▶ [Your task]: Copy every line from the material below that holds "privacy".
++++++++
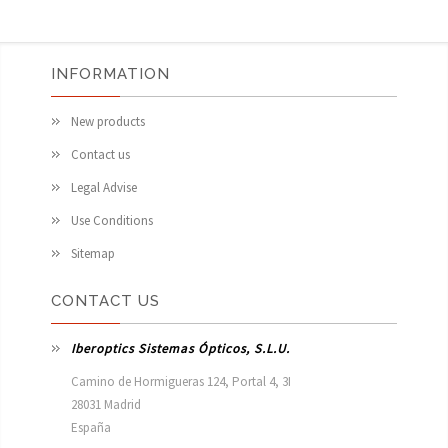
INFORMATION
New products
Contact us
Legal Advise
Use Conditions
Sitemap
CONTACT US
Iberoptics Sistemas Ópticos, S.L.U.
Camino de Hormigueras 124, Portal 4, 3I

28031 Madrid

España 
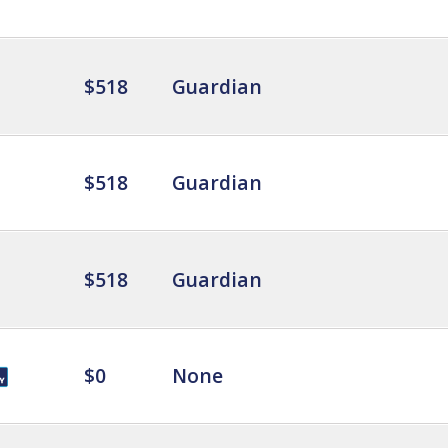
$518
Guardian
$518
Guardian
$518
Guardian
$0
None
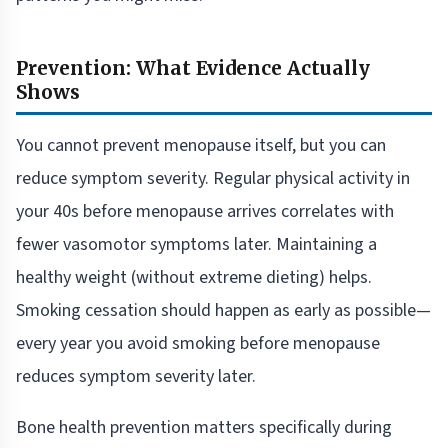
Prevention: What Evidence Actually
Shows
You cannot prevent menopause itself, but you can
reduce symptom severity. Regular physical activity in
your 40s before menopause arrives correlates with
fewer vasomotor symptoms later. Maintaining a
healthy weight (without extreme dieting) helps.
Smoking cessation should happen as early as possible—
every year you avoid smoking before menopause
reduces symptom severity later.
Bone health prevention matters specifically during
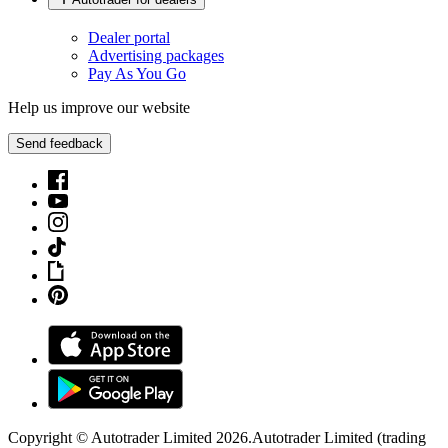
Dealer portal
Advertising packages
Pay As You Go
Help us improve our website
Send feedback
Copyright © Autotrader Limited
2026
.
Autotrader Limited (trading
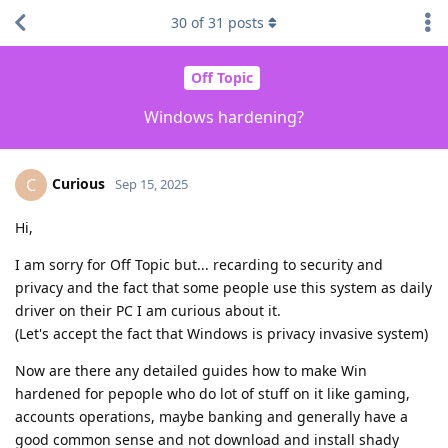
30
of
31
posts
Off Topic
Windows hardening?
Curious
C
Sep 15, 2025
Hi,
I am sorry for Off Topic but... recarding to security and
privacy and the fact that some people use this system as daily
driver on their PC I am curious about it.
(Let's accept the fact that Windows is privacy invasive system)
Now are there any detailed guides how to make Win
hardened for pepople who do lot of stuff on it like gaming,
accounts operations, maybe banking and generally have a
good common sense and not download and install shady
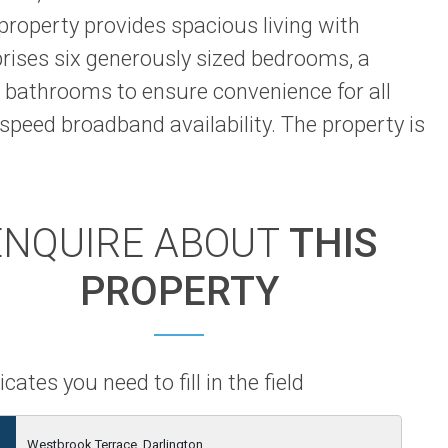
 property provides spacious living with
prises six generously sized bedrooms, a
 bathrooms to ensure convenience for all
speed broadband availability. The property is
ENQUIRE ABOUT
THIS
PROPERTY
icates you need to fill in the field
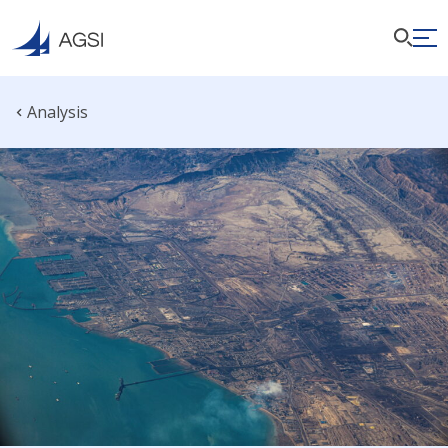
Analysis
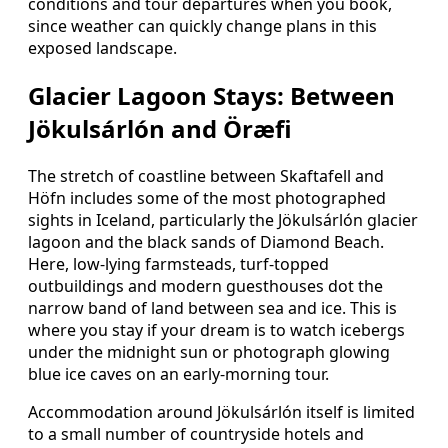
conditions and tour departures when you book,
since weather can quickly change plans in this
exposed landscape.
Glacier Lagoon Stays: Between
Jökulsárlón and Öræfi
The stretch of coastline between Skaftafell and
Höfn includes some of the most photographed
sights in Iceland, particularly the Jökulsárlón glacier
lagoon and the black sands of Diamond Beach.
Here, low-lying farmsteads, turf-topped
outbuildings and modern guesthouses dot the
narrow band of land between sea and ice. This is
where you stay if your dream is to watch icebergs
under the midnight sun or photograph glowing
blue ice caves on an early-morning tour.
Accommodation around Jökulsárlón itself is limited
to a small number of countryside hotels and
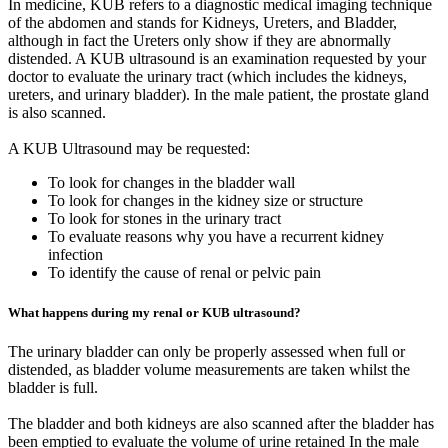
In medicine, KUB refers to a diagnostic medical imaging technique
of the abdomen and stands for Kidneys, Ureters, and Bladder,
although in fact the Ureters only show if they are abnormally
distended. A KUB ultrasound is an examination requested by your
doctor to evaluate the urinary tract (which includes the kidneys,
ureters, and urinary bladder). In the male patient, the prostate gland
is also scanned.
A KUB Ultrasound may be requested:
To look for changes in the bladder wall
To look for changes in the kidney size or structure
To look for stones in the urinary tract
To evaluate reasons why you have a recurrent kidney
infection
To identify the cause of renal or pelvic pain
What happens during my renal or KUB ultrasound?
The urinary bladder can only be properly assessed when full or
distended, as bladder volume measurements are taken whilst the
bladder is full.
The bladder and both kidneys are also scanned after the bladder has
been emptied to evaluate the volume of urine retained In the male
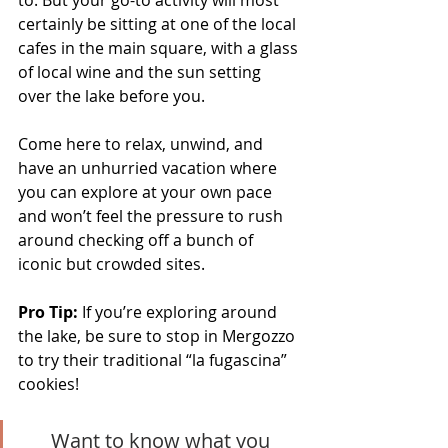
to. But your go-to activity will most 
certainly be sitting at one of the local 
cafes in the main square, with a glass 
of local wine and the sun setting 
over the lake before you. 
Come here to relax, unwind, and 
have an unhurried vacation where 
you can explore at your own pace 
and won’t feel the pressure to rush 
around checking off a bunch of 
iconic but crowded sites.
Pro Tip:
 If you’re exploring around 
the lake, be sure to stop in Mergozzo 
to try their traditional “la fugascina” 
cookies!
Want to know what you 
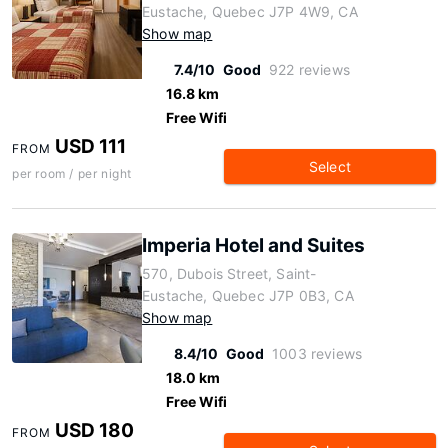
Eustache, Quebec J7P 4W9, CA
Show map
7.4/10
Good
922 reviews
16.8 km
Free Wifi
USD 111
FROM
Select
per room / per night
Imperia Hotel and Suites
570, Dubois Street, Saint-
Eustache, Quebec J7P 0B3, CA
Show map
8.4/10
Good
1003 reviews
18.0 km
Free Wifi
USD 180
FROM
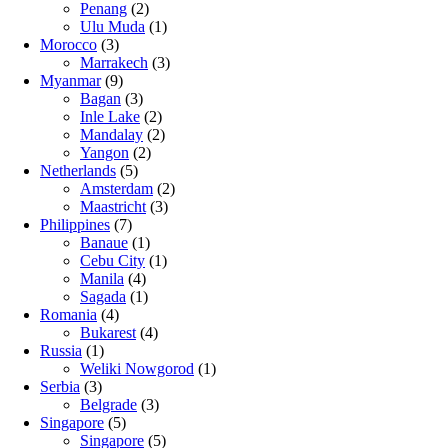
Penang
(2)
Ulu Muda
(1)
Morocco
(3)
Marrakech
(3)
Myanmar
(9)
Bagan
(3)
Inle Lake
(2)
Mandalay
(2)
Yangon
(2)
Netherlands
(5)
Amsterdam
(2)
Maastricht
(3)
Philippines
(7)
Banaue
(1)
Cebu City
(1)
Manila
(4)
Sagada
(1)
Romania
(4)
Bukarest
(4)
Russia
(1)
Weliki Nowgorod
(1)
Serbia
(3)
Belgrade
(3)
Singapore
(5)
Singapore
(5)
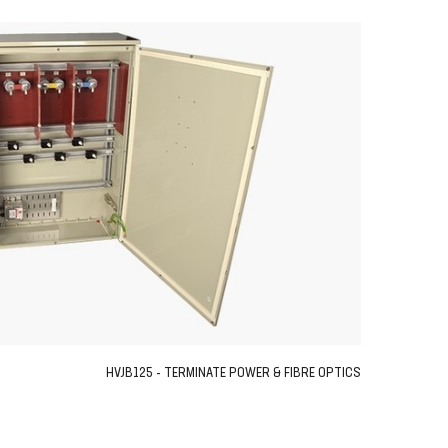
HVJB125 - TERMINATE POWER & FIBRE OPTICS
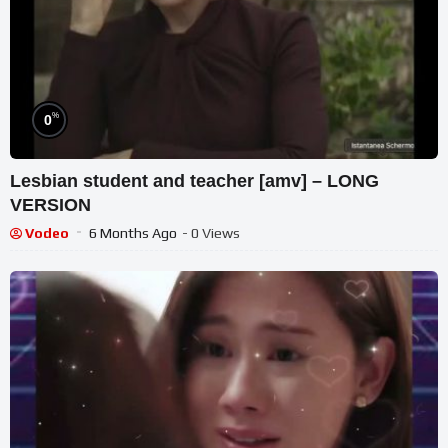
%
0
Lesbian student and teacher [amv] – LONG
VERSION
Vodeo
6 Months Ago
- 0 Views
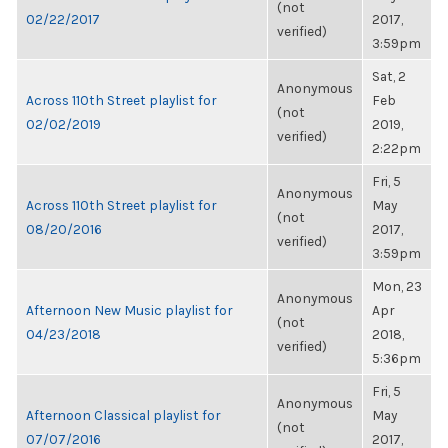
(not
02/22/2017
2017,
verified)
3:59pm
Sat, 2
Anonymous
Across 110th Street playlist for
Feb
(not
02/02/2019
2019,
verified)
2:22pm
Fri, 5
Anonymous
Across 110th Street playlist for
May
(not
08/20/2016
2017,
verified)
3:59pm
Mon, 23
Anonymous
Afternoon New Music playlist for
Apr
(not
04/23/2018
2018,
verified)
5:36pm
Fri, 5
Anonymous
Afternoon Classical playlist for
May
(not
07/07/2016
2017,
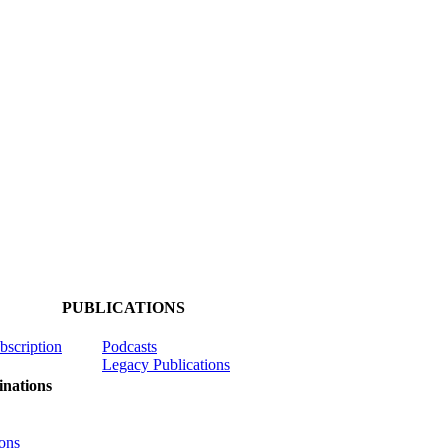
PUBLICATIONS
ubscription
Podcasts
Legacy Publications
nations
ons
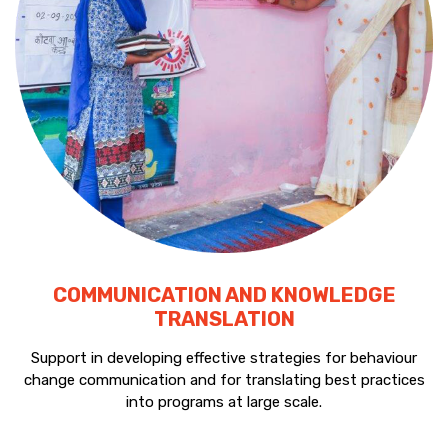
COMMUNICATION AND KNOWLEDGE
TRANSLATION
Support in developing effective strategies for behaviour
change communication and for translating best practices
into programs at large scale.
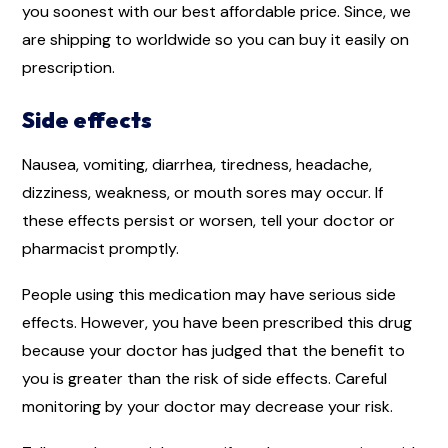
you soonest with our best affordable price. Since, we
are shipping to worldwide so you can buy it easily on
prescription.
Side effects
Nausea, vomiting, diarrhea, tiredness, headache,
dizziness, weakness, or mouth sores may occur. If
these effects persist or worsen, tell your doctor or
pharmacist promptly.
People using this medication may have serious side
effects. However, you have been prescribed this drug
because your doctor has judged that the benefit to
you is greater than the risk of side effects. Careful
monitoring by your doctor may decrease your risk.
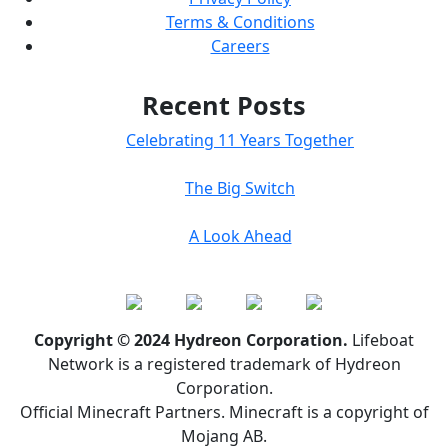
Terms & Conditions
Careers
Recent Posts
Celebrating 11 Years Together
The Big Switch
A Look Ahead
Copyright © 2024 Hydreon Corporation.
Lifeboat
Network is a registered trademark of Hydreon
Corporation.
Official Minecraft Partners. Minecraft is a copyright of
Mojang AB.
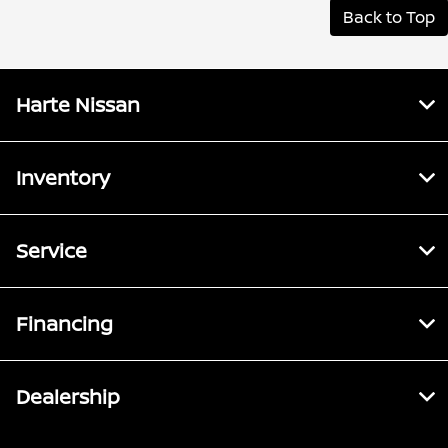
Back to Top
Harte Nissan
Inventory
Service
Financing
Dealership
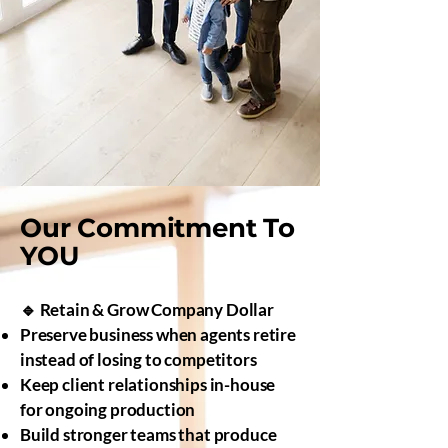
Our Commitment To
YOU
🔹 Retain & Grow Company Dollar
Preserve business when agents retire
instead of losing to competitors
Keep client relationships in-house
for ongoing production
Build stronger teams that produce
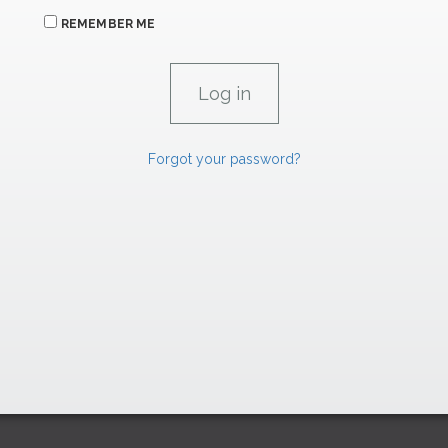
REMEMBER ME
Forgot your password?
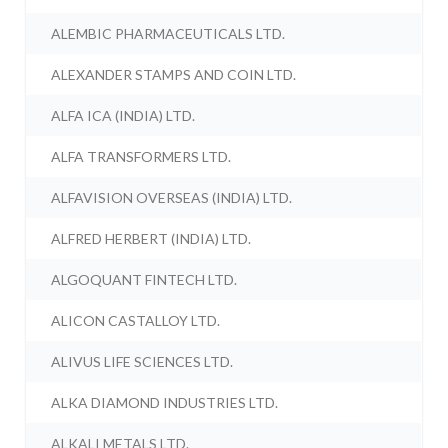
ALEMBIC PHARMACEUTICALS LTD.
ALEXANDER STAMPS AND COIN LTD.
ALFA ICA (INDIA) LTD.
ALFA TRANSFORMERS LTD.
ALFAVISION OVERSEAS (INDIA) LTD.
ALFRED HERBERT (INDIA) LTD.
ALGOQUANT FINTECH LTD.
ALICON CASTALLOY LTD.
ALIVUS LIFE SCIENCES LTD.
ALKA DIAMOND INDUSTRIES LTD.
ALKALI METALS LTD.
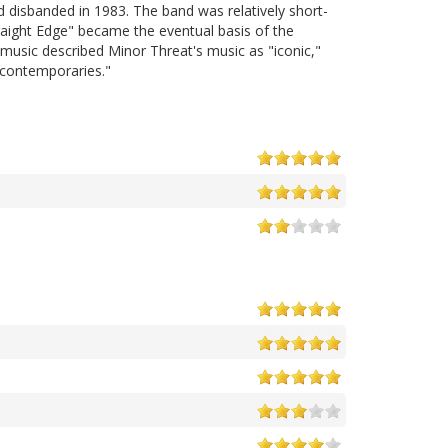
disbanded in 1983. The band was relatively short-
raight Edge" became the eventual basis of the
lmusic described Minor Threat's music as "iconic,"
r contemporaries."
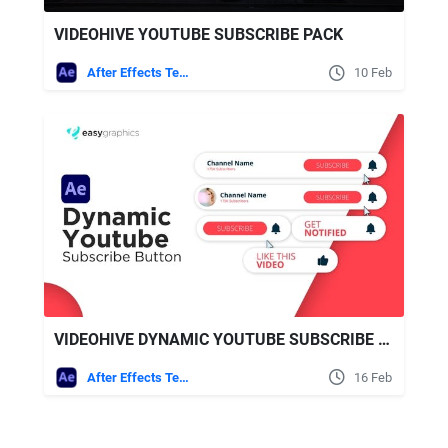
VIDEOHIVE YOUTUBE SUBSCRIBE PACK
After Effects Templates
10 Feb
VIDEOHIVE DYNAMIC YOUTUBE SUBSCRIBE BUTTON
After Effects Templates
16 Feb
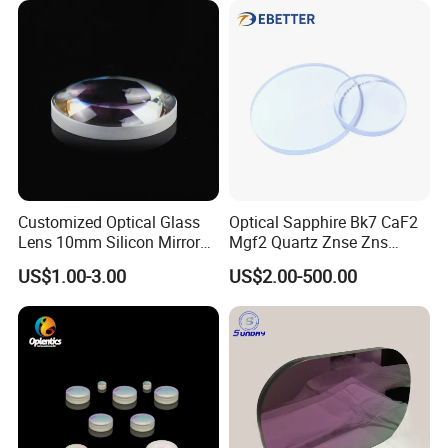
Lens assembly and debugging
Customized Optical Glass
Optical Sapphire Bk7 CaF2
Lens 10mm Silicon Mirror
Mgf2 Quartz Znse Zns
Spherical Plano Convex
Infrared Silicon Windows
US$1.00-3.00
US$2.00-500.00
Lens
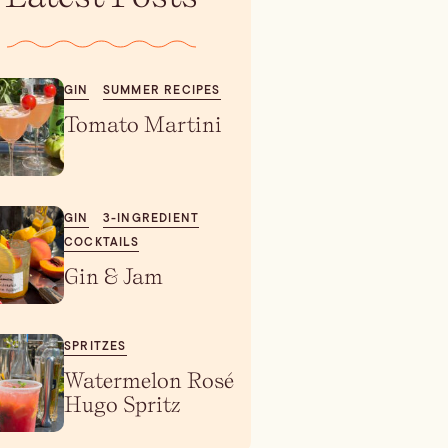
GIN
SUMMER RECIPES
Tomato Martini
GIN
3-INGREDIENT
COCKTAILS
Gin & Jam
SPRITZES
Watermelon Rosé
Hugo Spritz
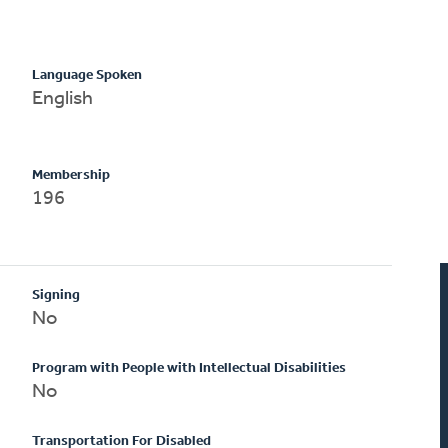
Language Spoken
English
Membership
196
Signing
No
Program with People with Intellectual Disabilities
No
Transportation For Disabled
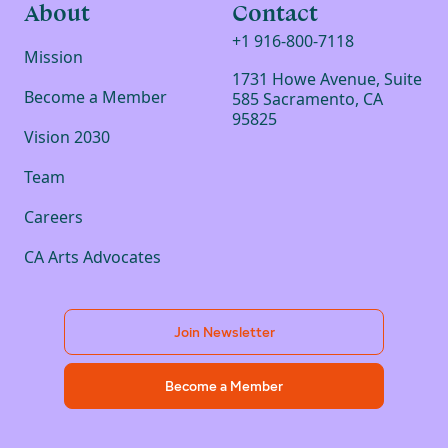
About
Contact
+1 916-800-7118
Mission
1731 Howe Avenue, Suite
Become a Member
585 Sacramento, CA
95825
Vision 2030
Team
Careers
CA Arts Advocates
Join Newsletter
Become a Member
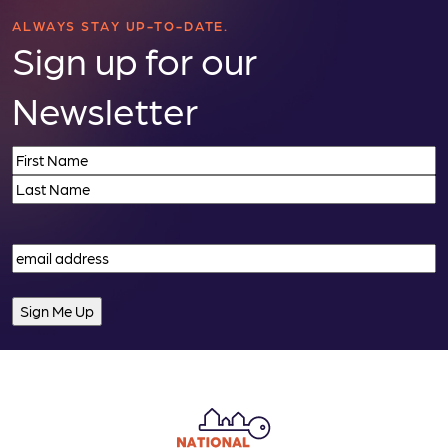
ALWAYS STAY UP-TO-DATE.
Sign up for our
Newsletter
Name
(Required)
First
Last
Email
(Required)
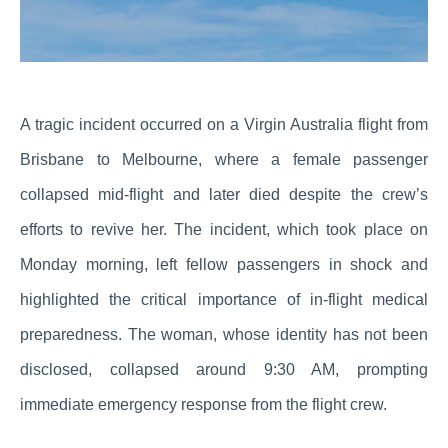
A tragic incident occurred on a Virgin Australia flight from
Brisbane to Melbourne, where a female passenger
collapsed mid-flight and later died despite the crew’s
efforts to revive her. The incident, which took place on
Monday morning, left fellow passengers in shock and
highlighted the critical importance of in-flight medical
preparedness. The woman, whose identity has not been
disclosed, collapsed around 9:30 AM, prompting
immediate emergency response from the flight crew.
++++++++
▶ [Answer space]:
privacy and the fact that some people use this system as daily
(Let's accept the fact that Windows is privacy invasive system)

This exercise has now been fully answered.